Increasing Trends of Minimal Residual Disease Measurement in Trials Focusing on Multiple Myeloma Treatment: A Systematic Analysis of Clinical Research Design From 2014 to 2025

ABSTRACT Minimal residual disease (MRD) is a central biomarker in multiple myeloma (MM), offering unprecedented sensitivity for evaluating treatment efficacy and serving as a potential surrogate endpoint. We conducted a comprehensive analysis of clinical trials registered on ClinicalTrials.gov between 2014 and 2025. Interventional trials or observational studies investigating therapeutic interventions were included. Data on therapy response, MRD outcomes, measurement, and their role as primary, secondary, or adaptive endpoints were extracted. A total of 1336 studies met inclusion criteria. Among interventional trials, 86.4% included therapy response and 30.9% MRD as an outcome. Trials assessing MRD increased steadily from 6.7% in 2014 to 56.8% in 2025. Almost 50% of trials with recruiting (46.0%) or not yet recruiting (46.8%) status had an MRD outcome.

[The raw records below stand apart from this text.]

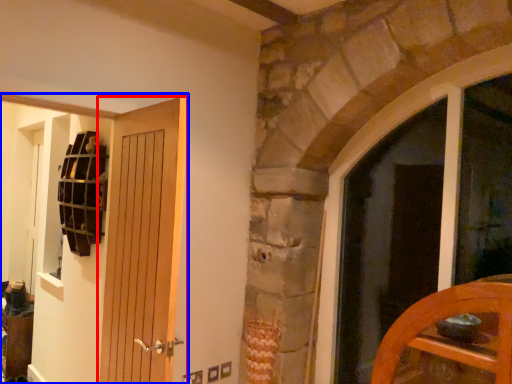 Question: Which object appears closest to the camera in this image, door (highlighted by a red box) or door (highlighted by a blue box)?

Choices:
 (A) door
 (B) door

Answer: (A) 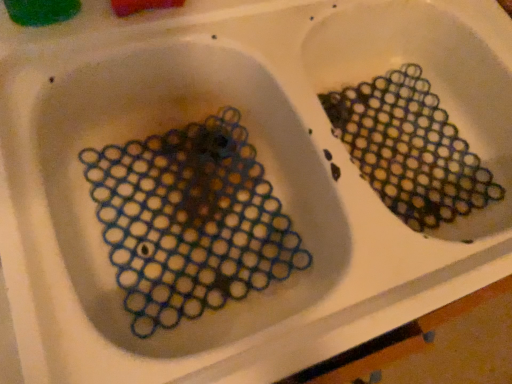 This screenshot has width=512, height=384. Describe the element at coordinates (410, 149) in the screenshot. I see `translucent plastic mesh at upper right, the first debris in the right-to-left sequence` at that location.

Where is `translucent plastic mesh at upper right, the first debris in the right-to-left sequence`? This screenshot has height=384, width=512. translucent plastic mesh at upper right, the first debris in the right-to-left sequence is located at coordinates (410, 149).

In order to face translucent plastic mesh at upper right, the second debris in the left-to-right sequence, should I rotate leftwards or rightwards?

To face it directly, rotate right by 18.184 degrees.

This screenshot has height=384, width=512. Find the location of `translucent plastic mesh at left, marked as the 1th debris in a left-to-right arrangement`. translucent plastic mesh at left, marked as the 1th debris in a left-to-right arrangement is located at coordinates (190, 221).

The height and width of the screenshot is (384, 512). What do you see at coordinates (190, 221) in the screenshot?
I see `translucent plastic mesh at left, the second debris when ordered from right to left` at bounding box center [190, 221].

I want to click on translucent plastic mesh at upper right, the first debris in the right-to-left sequence, so click(x=410, y=149).

Is translucent plastic mesh at upper right, the first debris in the right-to-left sequence, to the left or to the right of translucent plastic mesh at left, the second debris when ordered from right to left, in the image?

translucent plastic mesh at upper right, the first debris in the right-to-left sequence, is positioned on translucent plastic mesh at left, the second debris when ordered from right to left,'s right side.

Considering their positions, is translucent plastic mesh at upper right, the first debris in the right-to-left sequence, located in front of or behind translucent plastic mesh at left, marked as the 1th debris in a left-to-right arrangement?

Visually, translucent plastic mesh at upper right, the first debris in the right-to-left sequence, is located behind translucent plastic mesh at left, marked as the 1th debris in a left-to-right arrangement.

Which is closer, (450, 217) or (262, 241)?

The point (262, 241) is closer.

From the image's perspective, is translucent plastic mesh at upper right, the second debris in the left-to-right sequence, located above or below translucent plastic mesh at left, marked as the 1th debris in a left-to-right arrangement?

translucent plastic mesh at upper right, the second debris in the left-to-right sequence, is above translucent plastic mesh at left, marked as the 1th debris in a left-to-right arrangement.

From a real-world perspective, is translucent plastic mesh at upper right, the first debris in the right-to-left sequence, physically below translucent plastic mesh at left, marked as the 1th debris in a left-to-right arrangement?

Yes, from a real-world perspective, translucent plastic mesh at upper right, the first debris in the right-to-left sequence, is under translucent plastic mesh at left, marked as the 1th debris in a left-to-right arrangement.

Considering the sizes of objects translucent plastic mesh at upper right, the second debris in the left-to-right sequence, and translucent plastic mesh at left, marked as the 1th debris in a left-to-right arrangement, in the image provided, who is thinner, translucent plastic mesh at upper right, the second debris in the left-to-right sequence, or translucent plastic mesh at left, marked as the 1th debris in a left-to-right arrangement,?

With smaller width is translucent plastic mesh at upper right, the second debris in the left-to-right sequence.

Who is taller, translucent plastic mesh at upper right, the second debris in the left-to-right sequence, or translucent plastic mesh at left, the second debris when ordered from right to left?

With more height is translucent plastic mesh at left, the second debris when ordered from right to left.

Who is bigger, translucent plastic mesh at upper right, the second debris in the left-to-right sequence, or translucent plastic mesh at left, the second debris when ordered from right to left?

With larger size is translucent plastic mesh at left, the second debris when ordered from right to left.

Is translucent plastic mesh at upper right, the first debris in the right-to-left sequence, not inside translucent plastic mesh at left, marked as the 1th debris in a left-to-right arrangement?

translucent plastic mesh at upper right, the first debris in the right-to-left sequence, is positioned outside translucent plastic mesh at left, marked as the 1th debris in a left-to-right arrangement.

Is translucent plastic mesh at upper right, the first debris in the right-to-left sequence, far away from translucent plastic mesh at left, marked as the 1th debris in a left-to-right arrangement?

No, there isn't a large distance between translucent plastic mesh at upper right, the first debris in the right-to-left sequence, and translucent plastic mesh at left, marked as the 1th debris in a left-to-right arrangement.

Is translucent plastic mesh at upper right, the first debris in the right-to-left sequence, facing towards translucent plastic mesh at left, the second debris when ordered from right to left?

No, translucent plastic mesh at upper right, the first debris in the right-to-left sequence, is not turned towards translucent plastic mesh at left, the second debris when ordered from right to left.

How different are the orientations of translucent plastic mesh at upper right, the second debris in the left-to-right sequence, and translucent plastic mesh at left, marked as the 1th debris in a left-to-right arrangement, in degrees?

They differ by 0.000308 degrees in their facing directions.

Measure the distance between translucent plastic mesh at upper right, the first debris in the right-to-left sequence, and translucent plastic mesh at left, the second debris when ordered from right to left.

translucent plastic mesh at upper right, the first debris in the right-to-left sequence, is 27.75 centimeters away from translucent plastic mesh at left, the second debris when ordered from right to left.

I want to click on debris lying above the translucent plastic mesh at left, marked as the 1th debris in a left-to-right arrangement (from the image's perspective), so click(410, 149).

Is translucent plastic mesh at left, marked as the 1th debris in a left-to-right arrangement, to the right of translucent plastic mesh at upper right, the first debris in the right-to-left sequence, from the viewer's perspective?

No.

Is translucent plastic mesh at left, the second debris when ordered from right to left, behind translucent plastic mesh at upper right, the first debris in the right-to-left sequence?

No.

Does point (142, 164) lie in front of point (344, 97)?

Yes, point (142, 164) is in front of point (344, 97).

From the image's perspective, who appears lower, translucent plastic mesh at left, the second debris when ordered from right to left, or translucent plastic mesh at upper right, the first debris in the right-to-left sequence?

translucent plastic mesh at left, the second debris when ordered from right to left, from the image's perspective.

From a real-world perspective, is translucent plastic mesh at left, marked as the 1th debris in a left-to-right arrangement, positioned over translucent plastic mesh at upper right, the second debris in the left-to-right sequence, based on gravity?

Correct, in the physical world, translucent plastic mesh at left, marked as the 1th debris in a left-to-right arrangement, is higher than translucent plastic mesh at upper right, the second debris in the left-to-right sequence.

Which of these two, translucent plastic mesh at left, the second debris when ordered from right to left, or translucent plastic mesh at upper right, the second debris in the left-to-right sequence, is wider?

translucent plastic mesh at left, the second debris when ordered from right to left.

Consider the image. Between translucent plastic mesh at left, marked as the 1th debris in a left-to-right arrangement, and translucent plastic mesh at upper right, the first debris in the right-to-left sequence, which one has less height?

translucent plastic mesh at upper right, the first debris in the right-to-left sequence, is shorter.

Between translucent plastic mesh at left, marked as the 1th debris in a left-to-right arrangement, and translucent plastic mesh at upper right, the first debris in the right-to-left sequence, which one has larger size?

Bigger between the two is translucent plastic mesh at left, marked as the 1th debris in a left-to-right arrangement.

Is translucent plastic mesh at left, the second debris when ordered from right to left, situated inside translucent plastic mesh at upper right, the second debris in the left-to-right sequence, or outside?

translucent plastic mesh at left, the second debris when ordered from right to left, is not inside translucent plastic mesh at upper right, the second debris in the left-to-right sequence, it's outside.

Does translucent plastic mesh at left, marked as the 1th debris in a left-to-right arrangement, touch translucent plastic mesh at upper right, the first debris in the right-to-left sequence?

They are not placed beside each other.

Is translucent plastic mesh at left, the second debris when ordered from right to left, oriented away from translucent plastic mesh at upper right, the second debris in the left-to-right sequence?

No, translucent plastic mesh at left, the second debris when ordered from right to left,'s orientation is not away from translucent plastic mesh at upper right, the second debris in the left-to-right sequence.

Can you tell me how much translucent plastic mesh at left, the second debris when ordered from right to left, and translucent plastic mesh at upper right, the first debris in the right-to-left sequence, differ in facing direction?

0.000308 degrees separate the facing orientations of translucent plastic mesh at left, the second debris when ordered from right to left, and translucent plastic mesh at upper right, the first debris in the right-to-left sequence.

Locate an element on the screen. debris that is under the translucent plastic mesh at left, marked as the 1th debris in a left-to-right arrangement (from a real-world perspective) is located at coordinates (410, 149).

Identify the location of debris below the translucent plastic mesh at left, the second debris when ordered from right to left (from a real-world perspective). (410, 149).

At what (x,y) coordinates should I click in order to perform the action: click on debris that appears on the right of translucent plastic mesh at left, the second debris when ordered from right to left. Please return your answer as a coordinate pair (x, y). The height and width of the screenshot is (384, 512). Looking at the image, I should click on (410, 149). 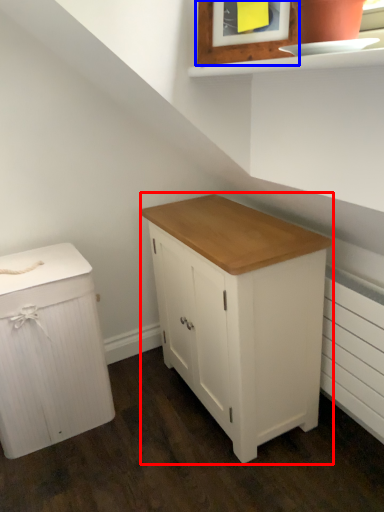 Question: Which of the following is the farthest to the observer, chest of drawers (highlighted by a red box) or picture frame (highlighted by a blue box)?

Choices:
 (A) chest of drawers
 (B) picture frame

Answer: (A) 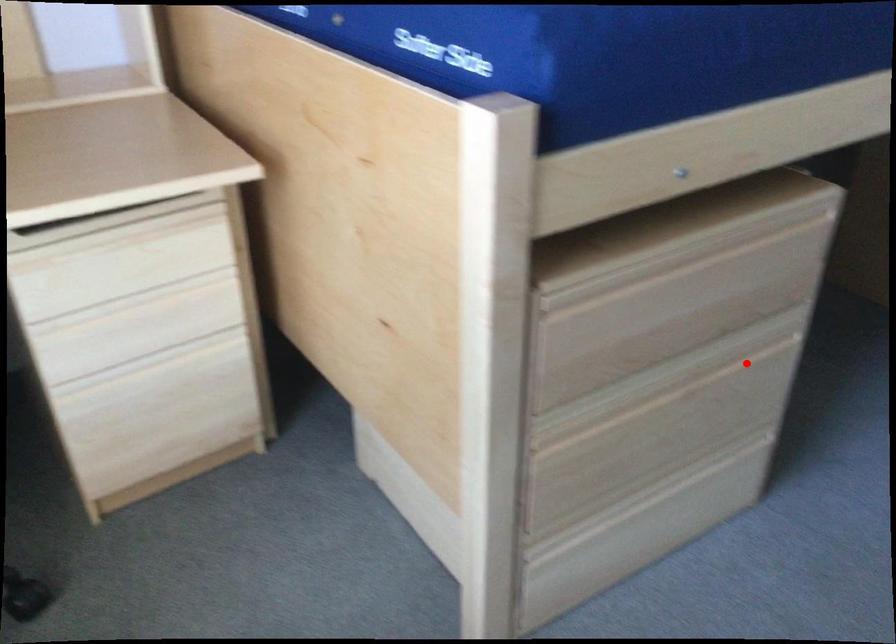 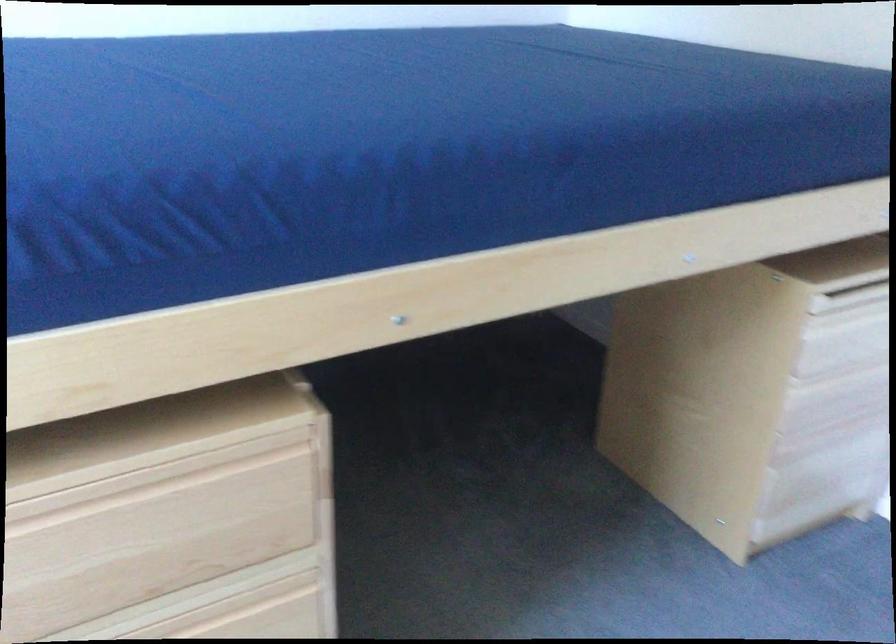 Question: I am providing you with two images of the same scene from different viewpoints. Image1 has a red point marked. In image2, the corresponding 3D location appears at what relative position? Reply with the corresponding letter.

Choices:
 (A) Closer
 (B) Farther

Answer: (A) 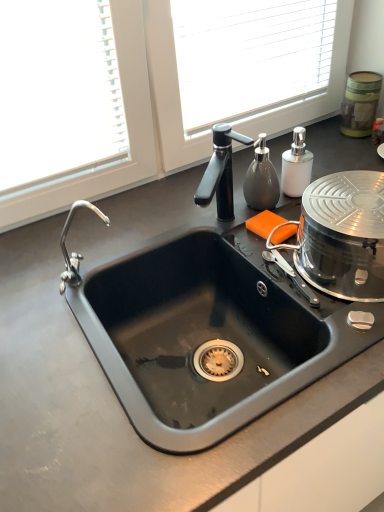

MRD served as a primary outcome in 28.4% of trials with MRD assessment and guided therapeutic decisions in 7.5%. Most studies used next‐generation flow or sequencing at a 10 −5 threshold, though reporting heterogeneity persisted. MRD integration in trials has expanded substantially, reflecting its clinical and regulatory importance. Still, there is a need for coordinated evidence generation, standardization, and alignment with evolving EMA and HTA requirements. Future research should integrate patient experience data and emerging non‐invasive MRD technologies to enhance clinical relevance and policy acceptance.